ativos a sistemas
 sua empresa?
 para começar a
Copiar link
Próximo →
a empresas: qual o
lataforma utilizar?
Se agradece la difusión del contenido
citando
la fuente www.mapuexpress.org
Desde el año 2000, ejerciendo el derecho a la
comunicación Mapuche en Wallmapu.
──────
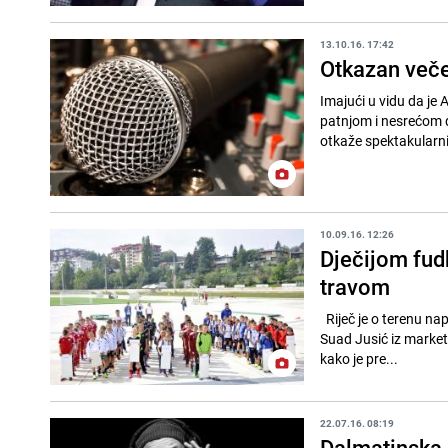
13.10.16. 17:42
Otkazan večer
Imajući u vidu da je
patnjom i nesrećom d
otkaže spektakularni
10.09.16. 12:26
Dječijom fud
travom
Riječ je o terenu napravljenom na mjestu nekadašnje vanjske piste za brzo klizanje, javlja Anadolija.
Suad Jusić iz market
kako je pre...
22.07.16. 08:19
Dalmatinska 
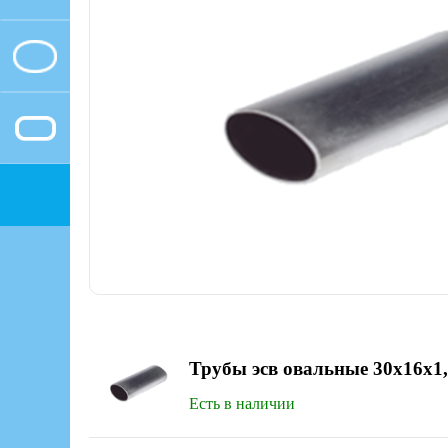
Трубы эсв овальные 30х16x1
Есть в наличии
──────
▸ Task goal:
Retype only the stretch of lines above starting at the one with "ativos a sistemas" and stopping at the one with "comunicación Mapuche en Wallmapu.", exactly as written, with both kept.

▸ Solution:
ativos a sistemas
 sua empresa?
 para começar a
Copiar link
Próximo →
a empresas: qual o
lataforma utilizar?
Se agradece la difusión del contenido
citando
la fuente www.mapuexpress.org
Desde el año 2000, ejerciendo el derecho a la
comunicación Mapuche en Wallmapu.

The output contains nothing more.